Is the Zanussi film deeply offensive? Not to me. If it’s the most offensive thing you see today, you’re not paying attention to the world. Do I find it distasteful? Certainly. Surprising and disappointing, too. Of course, there are those who claim to be enraged by it, just as there are those who are offended that people are offended. I won’t join up in the culture wars here, except to note that those who cry ‘Snowflake’ seem generally to be white heterosexual men who bemoan political correctness from the position of not having spent decades being the butt of every joke on TV (and they’re not now, however much they squeal).

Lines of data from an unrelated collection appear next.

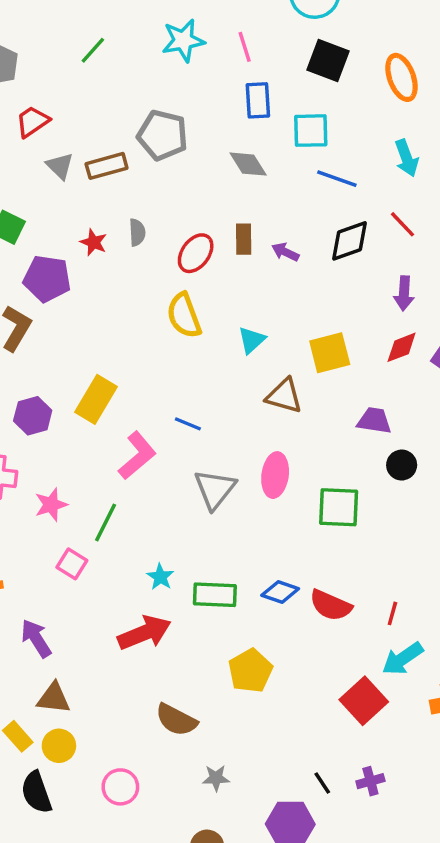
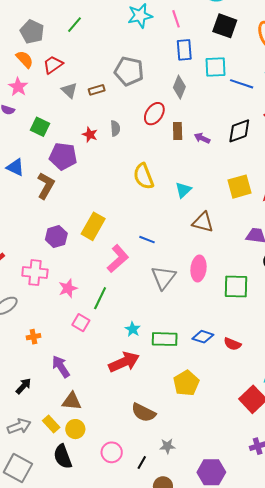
green line: (93, 50) -> (75, 25), moved
gray diamond: (248, 164) -> (179, 87), turned 55
brown rectangle: (107, 166) -> (97, 90), size x0.7
blue line: (337, 179) -> (242, 84), moved
red ellipse: (196, 253) -> (154, 114), moved
yellow square: (330, 353) -> (240, 187), moved
red semicircle: (331, 605) -> (232, 344), size x0.7
black line: (322, 783) -> (142, 463), moved, turned 64

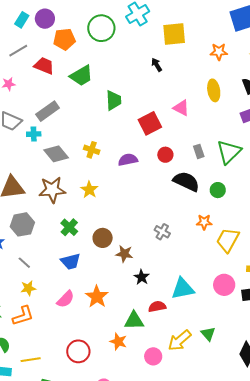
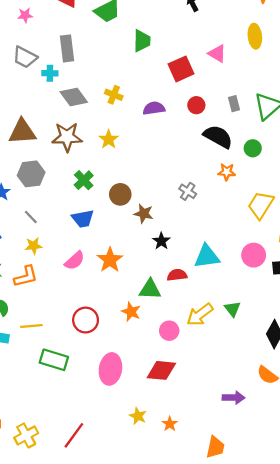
gray rectangle: (48, 111) -> (67, 48), turned -65
orange star: (204, 222) -> (227, 172), moved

I dislike this Zanussi video not because it’s a reactionary relic but because I find it crass and ham-fisted. I won’t resort to the cliché of saying that ‘it’s worse than sexist, it’s not funny’ because self-evidently it is funny to many. But to me, it’s not only bad by our standards now; it’s bad by our standards then. Frankie Howerd wouldn’t have read such rubbish; Kenneth Williams would have turned his nose up at it. I think even Reg Varney would have told the writer where to get off. And I suspect that if he’d ever thought it would be seen by the wider public, Jon Pertwee would have rejected it, too.